Work instructions: Nothing outside the range is to be copied. From the entries below, reproduce exactly the lines starting at the one with "Quy trình đặt" and ending at the one with "Chariot avec plateau inox pour plancha", without pictures.

Data items:
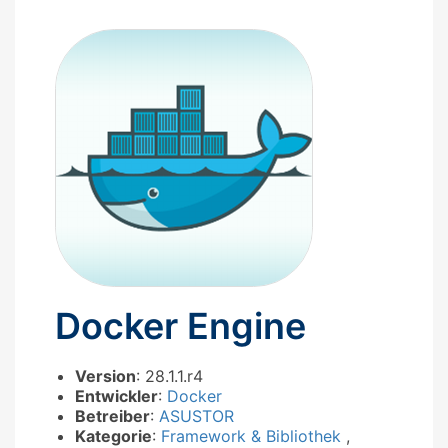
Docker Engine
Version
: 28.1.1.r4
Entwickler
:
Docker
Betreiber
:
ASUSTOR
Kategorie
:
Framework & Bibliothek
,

==

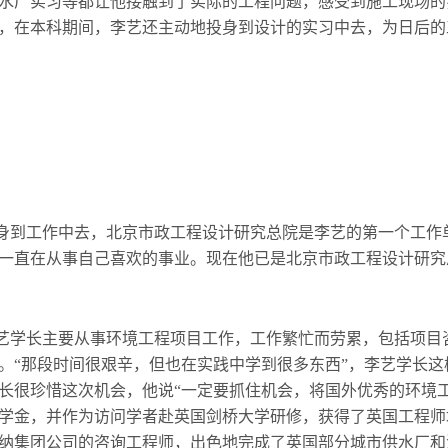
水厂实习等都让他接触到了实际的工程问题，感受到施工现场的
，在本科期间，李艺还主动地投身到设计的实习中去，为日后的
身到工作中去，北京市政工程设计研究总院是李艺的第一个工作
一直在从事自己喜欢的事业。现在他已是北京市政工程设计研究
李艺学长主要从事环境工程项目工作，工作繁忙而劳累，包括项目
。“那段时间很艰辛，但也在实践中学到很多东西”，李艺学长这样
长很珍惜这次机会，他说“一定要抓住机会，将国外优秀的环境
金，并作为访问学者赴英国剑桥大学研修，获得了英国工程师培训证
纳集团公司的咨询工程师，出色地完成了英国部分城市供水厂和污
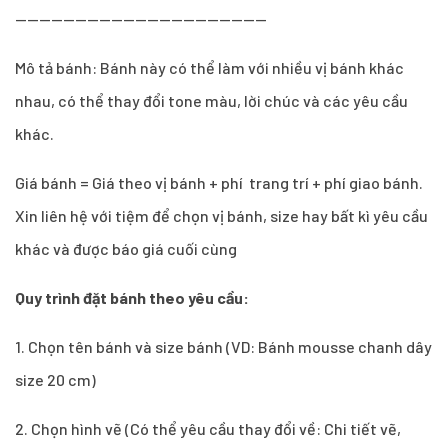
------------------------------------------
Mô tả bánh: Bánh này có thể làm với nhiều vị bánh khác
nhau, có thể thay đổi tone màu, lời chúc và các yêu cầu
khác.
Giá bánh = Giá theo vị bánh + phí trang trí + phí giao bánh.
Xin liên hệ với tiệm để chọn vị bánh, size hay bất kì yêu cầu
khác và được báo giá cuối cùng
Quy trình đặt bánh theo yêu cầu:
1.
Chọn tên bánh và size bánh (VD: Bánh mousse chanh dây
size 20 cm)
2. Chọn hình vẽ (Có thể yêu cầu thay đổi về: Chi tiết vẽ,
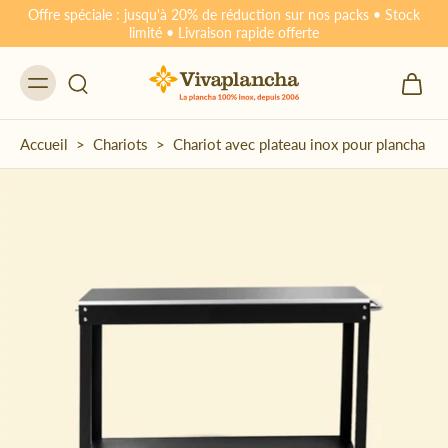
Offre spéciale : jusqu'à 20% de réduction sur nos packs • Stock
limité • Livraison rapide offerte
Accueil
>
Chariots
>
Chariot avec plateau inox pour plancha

Answer for the task:
Quy trình đặt bánh theo yêu cầu:
1.
Chọn tên bánh và size bánh (VD: Bánh mousse chanh dây
size 20 cm)
2. Chọn hình vẽ (Có thể yêu cầu thay đổi về: Chi tiết vẽ,
Offre spéciale : jusqu'à 20% de réduction sur nos packs • Stock
limité • Livraison rapide offerte
Accueil
>
Chariots
>
Chariot avec plateau inox pour plancha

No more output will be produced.